> [What the task asks]
Your task is to give the data again, exactly, with every line intact.

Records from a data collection

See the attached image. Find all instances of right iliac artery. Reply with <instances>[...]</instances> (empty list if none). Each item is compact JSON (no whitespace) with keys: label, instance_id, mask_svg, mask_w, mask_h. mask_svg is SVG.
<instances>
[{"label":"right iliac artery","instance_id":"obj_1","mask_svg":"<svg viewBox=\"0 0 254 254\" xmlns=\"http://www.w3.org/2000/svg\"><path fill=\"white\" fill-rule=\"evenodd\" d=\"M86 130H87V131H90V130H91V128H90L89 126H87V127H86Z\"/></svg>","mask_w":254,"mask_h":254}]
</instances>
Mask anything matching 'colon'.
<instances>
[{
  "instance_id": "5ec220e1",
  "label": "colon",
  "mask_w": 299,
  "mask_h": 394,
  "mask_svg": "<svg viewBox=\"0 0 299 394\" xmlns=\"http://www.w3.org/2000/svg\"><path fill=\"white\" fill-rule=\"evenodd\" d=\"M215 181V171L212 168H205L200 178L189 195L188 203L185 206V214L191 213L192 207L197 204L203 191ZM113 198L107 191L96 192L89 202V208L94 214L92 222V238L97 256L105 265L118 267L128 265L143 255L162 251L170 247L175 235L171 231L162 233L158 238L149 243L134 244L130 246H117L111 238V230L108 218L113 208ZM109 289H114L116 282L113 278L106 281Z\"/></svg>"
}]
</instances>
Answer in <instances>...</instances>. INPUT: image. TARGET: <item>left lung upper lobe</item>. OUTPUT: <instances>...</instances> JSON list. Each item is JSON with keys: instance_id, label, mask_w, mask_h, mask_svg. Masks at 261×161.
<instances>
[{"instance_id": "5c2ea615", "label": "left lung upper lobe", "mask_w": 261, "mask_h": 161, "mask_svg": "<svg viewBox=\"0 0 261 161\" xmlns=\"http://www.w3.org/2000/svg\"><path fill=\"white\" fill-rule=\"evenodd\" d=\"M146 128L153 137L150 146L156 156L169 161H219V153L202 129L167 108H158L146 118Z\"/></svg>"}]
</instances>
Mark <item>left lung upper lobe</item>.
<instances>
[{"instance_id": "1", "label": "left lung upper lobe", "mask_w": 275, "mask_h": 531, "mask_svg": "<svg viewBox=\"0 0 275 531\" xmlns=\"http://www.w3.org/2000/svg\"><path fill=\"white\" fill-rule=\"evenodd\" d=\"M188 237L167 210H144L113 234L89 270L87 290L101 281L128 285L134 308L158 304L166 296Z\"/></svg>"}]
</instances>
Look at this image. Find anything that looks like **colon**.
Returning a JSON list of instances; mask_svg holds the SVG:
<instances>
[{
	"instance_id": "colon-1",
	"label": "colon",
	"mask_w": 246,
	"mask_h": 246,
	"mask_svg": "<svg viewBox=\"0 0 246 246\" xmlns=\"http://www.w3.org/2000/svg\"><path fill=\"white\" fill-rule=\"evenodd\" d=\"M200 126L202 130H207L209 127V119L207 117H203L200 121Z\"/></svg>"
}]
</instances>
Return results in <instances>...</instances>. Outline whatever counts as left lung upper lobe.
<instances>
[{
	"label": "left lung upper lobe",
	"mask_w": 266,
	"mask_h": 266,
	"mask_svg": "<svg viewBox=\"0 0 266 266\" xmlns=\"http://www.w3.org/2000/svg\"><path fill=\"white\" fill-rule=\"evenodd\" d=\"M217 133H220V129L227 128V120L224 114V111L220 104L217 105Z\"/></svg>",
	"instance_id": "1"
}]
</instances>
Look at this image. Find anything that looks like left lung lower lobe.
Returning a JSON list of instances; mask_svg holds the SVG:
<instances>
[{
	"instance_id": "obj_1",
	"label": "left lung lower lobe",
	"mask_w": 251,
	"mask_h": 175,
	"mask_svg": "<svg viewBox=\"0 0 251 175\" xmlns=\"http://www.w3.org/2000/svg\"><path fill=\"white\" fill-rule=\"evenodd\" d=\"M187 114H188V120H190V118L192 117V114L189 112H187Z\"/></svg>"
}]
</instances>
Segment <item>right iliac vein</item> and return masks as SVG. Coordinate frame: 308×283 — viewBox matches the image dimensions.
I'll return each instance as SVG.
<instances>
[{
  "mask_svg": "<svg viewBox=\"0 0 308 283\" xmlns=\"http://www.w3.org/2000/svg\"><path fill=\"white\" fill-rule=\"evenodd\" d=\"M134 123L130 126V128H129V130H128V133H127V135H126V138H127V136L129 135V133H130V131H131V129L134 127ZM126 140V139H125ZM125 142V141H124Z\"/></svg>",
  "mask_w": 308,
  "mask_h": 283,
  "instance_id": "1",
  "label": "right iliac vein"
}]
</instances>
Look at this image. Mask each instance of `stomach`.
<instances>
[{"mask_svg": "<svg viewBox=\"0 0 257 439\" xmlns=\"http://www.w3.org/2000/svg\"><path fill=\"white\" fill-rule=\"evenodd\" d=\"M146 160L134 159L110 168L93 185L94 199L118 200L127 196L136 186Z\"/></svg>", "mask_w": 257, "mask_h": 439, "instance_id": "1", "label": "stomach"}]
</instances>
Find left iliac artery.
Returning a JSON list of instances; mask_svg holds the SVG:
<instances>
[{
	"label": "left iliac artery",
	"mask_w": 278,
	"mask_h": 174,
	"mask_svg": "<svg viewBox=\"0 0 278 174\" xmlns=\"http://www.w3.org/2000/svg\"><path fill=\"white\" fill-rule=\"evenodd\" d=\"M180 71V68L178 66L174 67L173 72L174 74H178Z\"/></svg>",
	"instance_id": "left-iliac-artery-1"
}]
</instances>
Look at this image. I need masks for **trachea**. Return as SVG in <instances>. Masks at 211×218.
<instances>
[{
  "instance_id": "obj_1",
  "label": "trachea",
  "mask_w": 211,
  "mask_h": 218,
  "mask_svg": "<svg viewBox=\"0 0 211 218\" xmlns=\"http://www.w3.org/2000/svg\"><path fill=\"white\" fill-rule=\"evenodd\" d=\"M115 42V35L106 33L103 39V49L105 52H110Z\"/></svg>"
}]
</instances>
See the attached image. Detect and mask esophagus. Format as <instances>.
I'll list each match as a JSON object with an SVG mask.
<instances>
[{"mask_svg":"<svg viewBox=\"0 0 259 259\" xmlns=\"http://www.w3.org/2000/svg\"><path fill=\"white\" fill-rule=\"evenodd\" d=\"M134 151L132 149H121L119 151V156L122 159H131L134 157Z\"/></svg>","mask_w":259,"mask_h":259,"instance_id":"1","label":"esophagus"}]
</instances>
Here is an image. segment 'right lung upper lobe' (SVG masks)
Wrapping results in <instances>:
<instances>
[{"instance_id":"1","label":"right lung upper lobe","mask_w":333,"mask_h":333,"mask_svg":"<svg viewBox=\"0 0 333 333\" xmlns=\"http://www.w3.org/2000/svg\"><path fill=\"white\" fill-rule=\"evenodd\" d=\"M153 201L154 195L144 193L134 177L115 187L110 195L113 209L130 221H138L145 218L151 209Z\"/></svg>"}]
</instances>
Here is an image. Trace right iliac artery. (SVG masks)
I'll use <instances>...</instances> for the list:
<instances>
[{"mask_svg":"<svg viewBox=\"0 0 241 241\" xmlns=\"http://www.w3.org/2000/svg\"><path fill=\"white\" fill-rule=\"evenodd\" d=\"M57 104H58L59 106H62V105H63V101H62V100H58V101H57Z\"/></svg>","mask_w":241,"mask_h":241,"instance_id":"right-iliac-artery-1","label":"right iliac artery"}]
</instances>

> [Answer to this exercise]
See the attached image. Find all instances of right iliac artery. Reply with <instances>[...]</instances> (empty list if none). Each item is compact JSON (no whitespace) with keys: label, instance_id, mask_svg, mask_w, mask_h. mask_svg is SVG.
<instances>
[{"label":"right iliac artery","instance_id":"obj_1","mask_svg":"<svg viewBox=\"0 0 254 254\" xmlns=\"http://www.w3.org/2000/svg\"><path fill=\"white\" fill-rule=\"evenodd\" d=\"M86 130H87V131H90V130H91V128H90L89 126H87V127H86Z\"/></svg>","mask_w":254,"mask_h":254}]
</instances>
Mask anything matching 'colon'.
<instances>
[{
  "instance_id": "5ec220e1",
  "label": "colon",
  "mask_w": 299,
  "mask_h": 394,
  "mask_svg": "<svg viewBox=\"0 0 299 394\" xmlns=\"http://www.w3.org/2000/svg\"><path fill=\"white\" fill-rule=\"evenodd\" d=\"M215 181V171L212 168H205L200 178L189 195L188 203L185 206V214L191 213L192 207L197 204L203 191ZM113 198L107 191L96 192L89 202V208L94 214L92 222V238L97 256L105 265L118 267L128 265L143 255L162 251L170 247L175 235L171 231L162 233L158 238L149 243L134 244L130 246H117L111 238V230L108 218L113 208ZM109 289H114L116 282L113 278L106 281Z\"/></svg>"
}]
</instances>
Answer in <instances>...</instances>. INPUT: image. TARGET: <item>left lung upper lobe</item>. OUTPUT: <instances>...</instances> JSON list. Each item is JSON with keys: instance_id, label, mask_w, mask_h, mask_svg. Masks at 261×161.
<instances>
[{"instance_id": "5c2ea615", "label": "left lung upper lobe", "mask_w": 261, "mask_h": 161, "mask_svg": "<svg viewBox=\"0 0 261 161\" xmlns=\"http://www.w3.org/2000/svg\"><path fill=\"white\" fill-rule=\"evenodd\" d=\"M146 128L153 137L150 146L156 156L169 161H219V153L202 129L167 108H158L146 118Z\"/></svg>"}]
</instances>
Mark <item>left lung upper lobe</item>.
<instances>
[{"instance_id": "1", "label": "left lung upper lobe", "mask_w": 275, "mask_h": 531, "mask_svg": "<svg viewBox=\"0 0 275 531\" xmlns=\"http://www.w3.org/2000/svg\"><path fill=\"white\" fill-rule=\"evenodd\" d=\"M188 237L167 210H144L113 234L89 270L87 290L101 281L128 285L134 308L158 304L166 296Z\"/></svg>"}]
</instances>
Look at this image. Find anything that looks like **colon**.
Returning a JSON list of instances; mask_svg holds the SVG:
<instances>
[{
	"instance_id": "colon-1",
	"label": "colon",
	"mask_w": 246,
	"mask_h": 246,
	"mask_svg": "<svg viewBox=\"0 0 246 246\" xmlns=\"http://www.w3.org/2000/svg\"><path fill=\"white\" fill-rule=\"evenodd\" d=\"M200 126L202 130H207L209 127V119L207 117H203L200 121Z\"/></svg>"
}]
</instances>
Return results in <instances>...</instances>. Outline whatever counts as left lung upper lobe.
<instances>
[{
	"label": "left lung upper lobe",
	"mask_w": 266,
	"mask_h": 266,
	"mask_svg": "<svg viewBox=\"0 0 266 266\" xmlns=\"http://www.w3.org/2000/svg\"><path fill=\"white\" fill-rule=\"evenodd\" d=\"M217 133H220V129L227 128V120L224 114V111L220 104L217 105Z\"/></svg>",
	"instance_id": "1"
}]
</instances>
Look at this image. Find anything that looks like left lung lower lobe.
Returning a JSON list of instances; mask_svg holds the SVG:
<instances>
[{
	"instance_id": "obj_1",
	"label": "left lung lower lobe",
	"mask_w": 251,
	"mask_h": 175,
	"mask_svg": "<svg viewBox=\"0 0 251 175\" xmlns=\"http://www.w3.org/2000/svg\"><path fill=\"white\" fill-rule=\"evenodd\" d=\"M187 114H188V120H190V118L192 117V114L189 112H187Z\"/></svg>"
}]
</instances>
Segment <item>right iliac vein</item> and return masks as SVG. Coordinate frame: 308×283 — viewBox matches the image dimensions.
I'll return each instance as SVG.
<instances>
[{
  "mask_svg": "<svg viewBox=\"0 0 308 283\" xmlns=\"http://www.w3.org/2000/svg\"><path fill=\"white\" fill-rule=\"evenodd\" d=\"M134 123L130 126V128H129V130H128V133H127V135H126V138H127V136L129 135V133H130V131H131V129L134 127ZM126 140V139H125ZM125 142V141H124Z\"/></svg>",
  "mask_w": 308,
  "mask_h": 283,
  "instance_id": "1",
  "label": "right iliac vein"
}]
</instances>
Look at this image. Mask each instance of `stomach`.
<instances>
[{"mask_svg": "<svg viewBox=\"0 0 257 439\" xmlns=\"http://www.w3.org/2000/svg\"><path fill=\"white\" fill-rule=\"evenodd\" d=\"M146 160L134 159L110 168L93 185L94 199L118 200L127 196L136 186Z\"/></svg>", "mask_w": 257, "mask_h": 439, "instance_id": "1", "label": "stomach"}]
</instances>
Find left iliac artery.
Returning a JSON list of instances; mask_svg holds the SVG:
<instances>
[{
	"label": "left iliac artery",
	"mask_w": 278,
	"mask_h": 174,
	"mask_svg": "<svg viewBox=\"0 0 278 174\" xmlns=\"http://www.w3.org/2000/svg\"><path fill=\"white\" fill-rule=\"evenodd\" d=\"M180 71V68L178 66L174 67L173 72L174 74H178Z\"/></svg>",
	"instance_id": "left-iliac-artery-1"
}]
</instances>
Look at this image. I need masks for **trachea**. Return as SVG in <instances>. Masks at 211×218.
<instances>
[{
  "instance_id": "obj_1",
  "label": "trachea",
  "mask_w": 211,
  "mask_h": 218,
  "mask_svg": "<svg viewBox=\"0 0 211 218\" xmlns=\"http://www.w3.org/2000/svg\"><path fill=\"white\" fill-rule=\"evenodd\" d=\"M115 42V35L106 33L103 39V49L105 52H110Z\"/></svg>"
}]
</instances>
See the attached image. Detect and mask esophagus. Format as <instances>.
I'll list each match as a JSON object with an SVG mask.
<instances>
[{"mask_svg":"<svg viewBox=\"0 0 259 259\" xmlns=\"http://www.w3.org/2000/svg\"><path fill=\"white\" fill-rule=\"evenodd\" d=\"M134 151L132 149H121L119 151V156L122 159H131L134 157Z\"/></svg>","mask_w":259,"mask_h":259,"instance_id":"1","label":"esophagus"}]
</instances>
Here is an image. segment 'right lung upper lobe' (SVG masks)
Wrapping results in <instances>:
<instances>
[{"instance_id":"1","label":"right lung upper lobe","mask_w":333,"mask_h":333,"mask_svg":"<svg viewBox=\"0 0 333 333\" xmlns=\"http://www.w3.org/2000/svg\"><path fill=\"white\" fill-rule=\"evenodd\" d=\"M153 201L154 195L144 193L134 177L115 187L110 195L113 209L130 221H138L145 218L151 209Z\"/></svg>"}]
</instances>
Here is an image. Trace right iliac artery. (SVG masks)
I'll use <instances>...</instances> for the list:
<instances>
[{"mask_svg":"<svg viewBox=\"0 0 241 241\" xmlns=\"http://www.w3.org/2000/svg\"><path fill=\"white\" fill-rule=\"evenodd\" d=\"M57 104H58L59 106H62V105H63V101H62V100H58V101H57Z\"/></svg>","mask_w":241,"mask_h":241,"instance_id":"right-iliac-artery-1","label":"right iliac artery"}]
</instances>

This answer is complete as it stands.